(Page-level text extractions)
--- --- ---

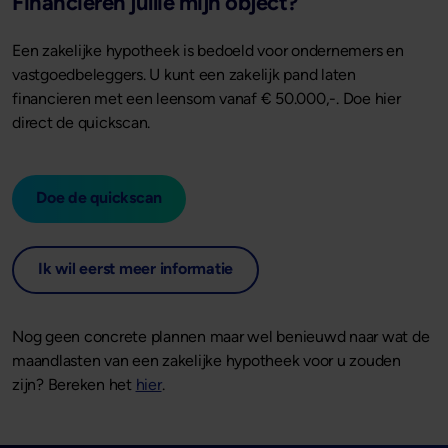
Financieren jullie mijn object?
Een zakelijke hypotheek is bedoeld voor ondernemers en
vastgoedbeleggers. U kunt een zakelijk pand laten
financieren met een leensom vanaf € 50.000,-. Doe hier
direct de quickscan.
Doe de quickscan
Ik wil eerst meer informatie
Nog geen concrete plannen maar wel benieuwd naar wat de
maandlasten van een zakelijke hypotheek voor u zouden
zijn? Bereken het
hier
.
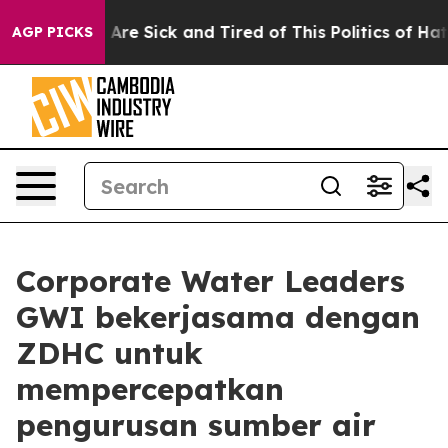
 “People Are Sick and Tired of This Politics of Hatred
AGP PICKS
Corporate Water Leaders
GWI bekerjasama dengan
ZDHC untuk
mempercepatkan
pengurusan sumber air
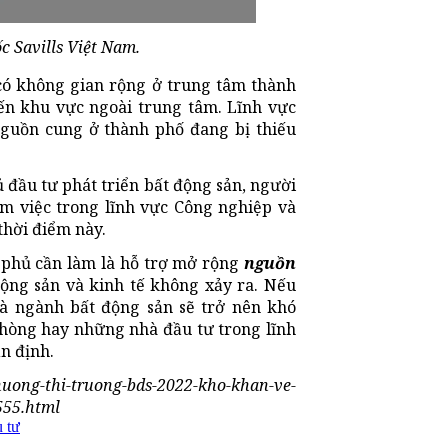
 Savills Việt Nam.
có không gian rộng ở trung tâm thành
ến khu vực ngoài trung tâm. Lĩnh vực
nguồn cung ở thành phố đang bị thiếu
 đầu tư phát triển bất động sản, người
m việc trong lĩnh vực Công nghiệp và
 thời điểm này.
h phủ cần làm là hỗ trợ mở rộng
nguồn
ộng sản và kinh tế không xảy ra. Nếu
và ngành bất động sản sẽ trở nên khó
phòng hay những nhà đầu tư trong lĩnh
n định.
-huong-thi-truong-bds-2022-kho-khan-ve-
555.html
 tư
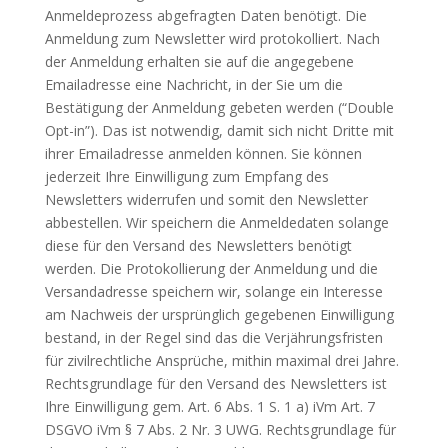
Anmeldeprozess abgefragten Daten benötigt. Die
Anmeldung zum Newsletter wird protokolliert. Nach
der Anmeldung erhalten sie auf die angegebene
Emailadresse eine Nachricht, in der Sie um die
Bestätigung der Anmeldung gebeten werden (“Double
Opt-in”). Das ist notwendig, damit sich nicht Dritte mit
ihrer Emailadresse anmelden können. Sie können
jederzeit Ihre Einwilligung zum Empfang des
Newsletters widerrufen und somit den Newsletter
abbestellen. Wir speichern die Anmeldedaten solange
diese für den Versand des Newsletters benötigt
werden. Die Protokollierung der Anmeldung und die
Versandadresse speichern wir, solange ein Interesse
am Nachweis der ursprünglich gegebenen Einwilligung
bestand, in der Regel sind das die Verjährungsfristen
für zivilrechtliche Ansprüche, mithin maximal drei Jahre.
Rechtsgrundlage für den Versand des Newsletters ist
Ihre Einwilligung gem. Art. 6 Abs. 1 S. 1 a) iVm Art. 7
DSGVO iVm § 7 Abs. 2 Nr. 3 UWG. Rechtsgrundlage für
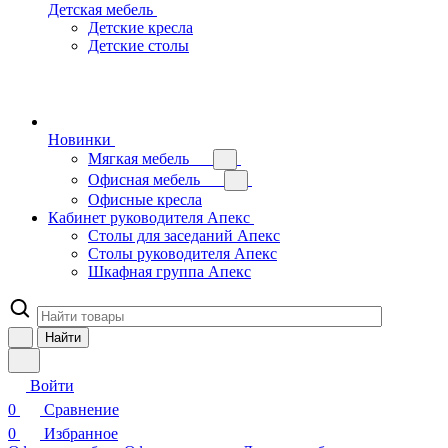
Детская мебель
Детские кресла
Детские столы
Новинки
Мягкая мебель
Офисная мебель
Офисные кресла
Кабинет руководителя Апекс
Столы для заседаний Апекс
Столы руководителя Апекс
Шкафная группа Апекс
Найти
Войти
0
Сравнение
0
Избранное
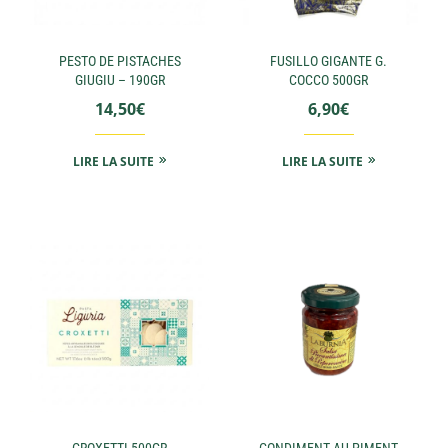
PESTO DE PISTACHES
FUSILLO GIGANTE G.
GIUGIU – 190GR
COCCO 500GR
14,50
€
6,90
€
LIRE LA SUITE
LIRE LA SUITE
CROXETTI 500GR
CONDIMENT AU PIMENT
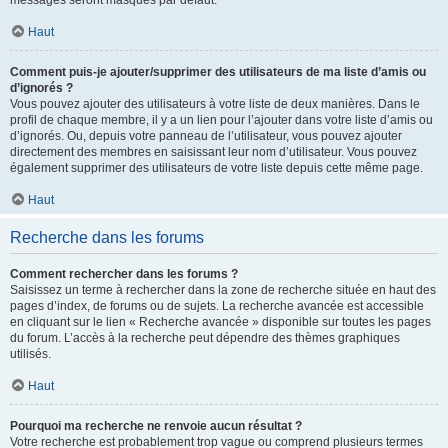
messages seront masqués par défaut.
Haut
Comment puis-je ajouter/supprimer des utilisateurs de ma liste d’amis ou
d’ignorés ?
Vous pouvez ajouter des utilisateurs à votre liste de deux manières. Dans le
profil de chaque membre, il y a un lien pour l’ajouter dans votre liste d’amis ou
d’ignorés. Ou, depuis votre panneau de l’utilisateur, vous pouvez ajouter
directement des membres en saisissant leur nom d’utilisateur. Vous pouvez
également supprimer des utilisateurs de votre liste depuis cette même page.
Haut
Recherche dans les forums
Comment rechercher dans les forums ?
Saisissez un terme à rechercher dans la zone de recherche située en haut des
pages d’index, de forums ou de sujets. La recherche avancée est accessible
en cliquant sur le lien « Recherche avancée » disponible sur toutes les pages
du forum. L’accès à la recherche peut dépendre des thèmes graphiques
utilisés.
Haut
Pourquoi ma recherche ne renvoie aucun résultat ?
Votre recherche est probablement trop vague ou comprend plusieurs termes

--- --- ---

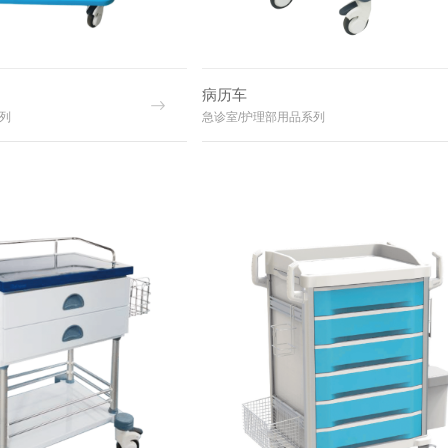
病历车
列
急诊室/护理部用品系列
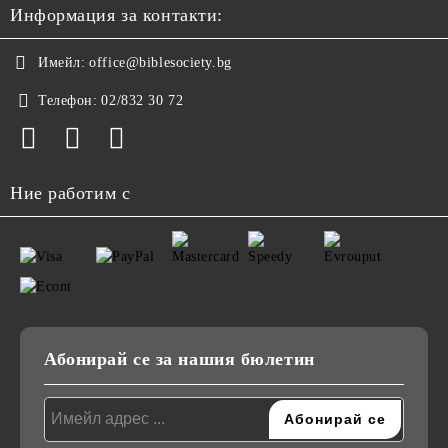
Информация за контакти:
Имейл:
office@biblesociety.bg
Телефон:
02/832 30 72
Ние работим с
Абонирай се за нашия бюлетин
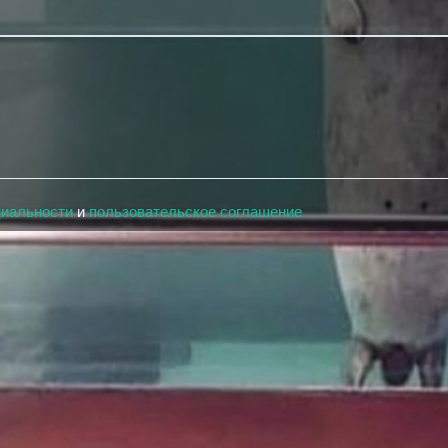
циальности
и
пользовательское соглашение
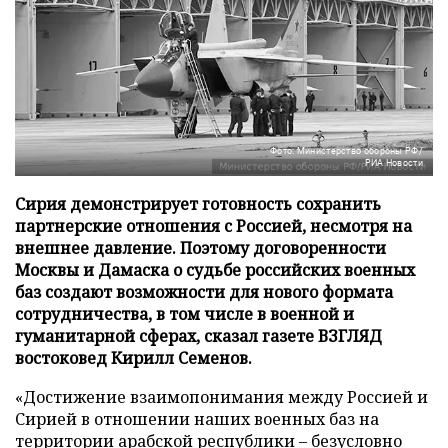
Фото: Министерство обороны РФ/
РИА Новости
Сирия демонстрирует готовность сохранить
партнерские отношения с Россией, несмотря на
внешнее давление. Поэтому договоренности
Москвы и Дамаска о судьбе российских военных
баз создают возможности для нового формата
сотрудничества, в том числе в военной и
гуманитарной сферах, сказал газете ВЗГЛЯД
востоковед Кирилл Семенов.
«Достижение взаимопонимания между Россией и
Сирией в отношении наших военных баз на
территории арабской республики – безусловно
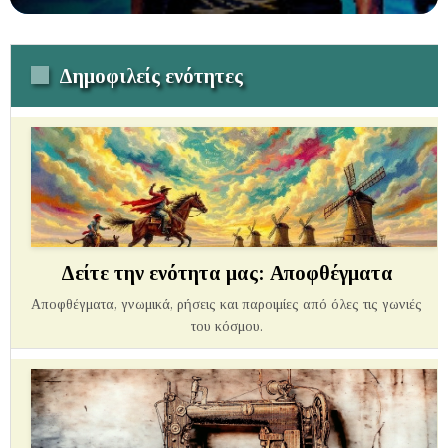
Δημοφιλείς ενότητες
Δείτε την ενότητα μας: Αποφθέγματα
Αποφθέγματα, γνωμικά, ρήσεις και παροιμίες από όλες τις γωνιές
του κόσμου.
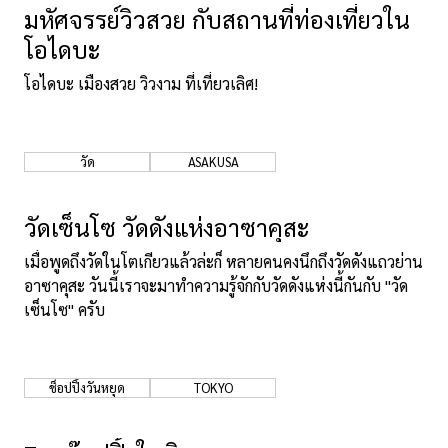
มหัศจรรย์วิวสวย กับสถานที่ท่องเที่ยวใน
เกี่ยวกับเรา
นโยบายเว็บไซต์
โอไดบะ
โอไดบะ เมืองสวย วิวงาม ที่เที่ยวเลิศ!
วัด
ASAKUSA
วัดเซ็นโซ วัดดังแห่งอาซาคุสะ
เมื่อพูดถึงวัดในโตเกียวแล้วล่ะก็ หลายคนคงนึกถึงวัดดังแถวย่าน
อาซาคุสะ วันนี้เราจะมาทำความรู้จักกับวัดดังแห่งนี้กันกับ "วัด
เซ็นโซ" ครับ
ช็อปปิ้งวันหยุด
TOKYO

--- --- ---

--- The problem ---
Copy word for word the lines of the records above from the one with "Corporate Water Leaders" up to and including the one with "Anmeldeprozess abgefragten Daten". Skip the pictures.

--- Solution for this problem ---
Corporate Water Leaders
GWI bekerjasama dengan
ZDHC untuk
mempercepatkan
pengurusan sumber air
 Savills Việt Nam.
có không gian rộng ở trung tâm thành
ến khu vực ngoài trung tâm. Lĩnh vực
nguồn cung ở thành phố đang bị thiếu
 đầu tư phát triển bất động sản, người
m việc trong lĩnh vực Công nghiệp và
 thời điểm này.
h phủ cần làm là hỗ trợ mở rộng
nguồn
ộng sản và kinh tế không xảy ra. Nếu
và ngành bất động sản sẽ trở nên khó
phòng hay những nhà đầu tư trong lĩnh
n định.
-huong-thi-truong-bds-2022-kho-khan-ve-
555.html
 tư
Anmeldeprozess abgefragten Daten benötigt. Die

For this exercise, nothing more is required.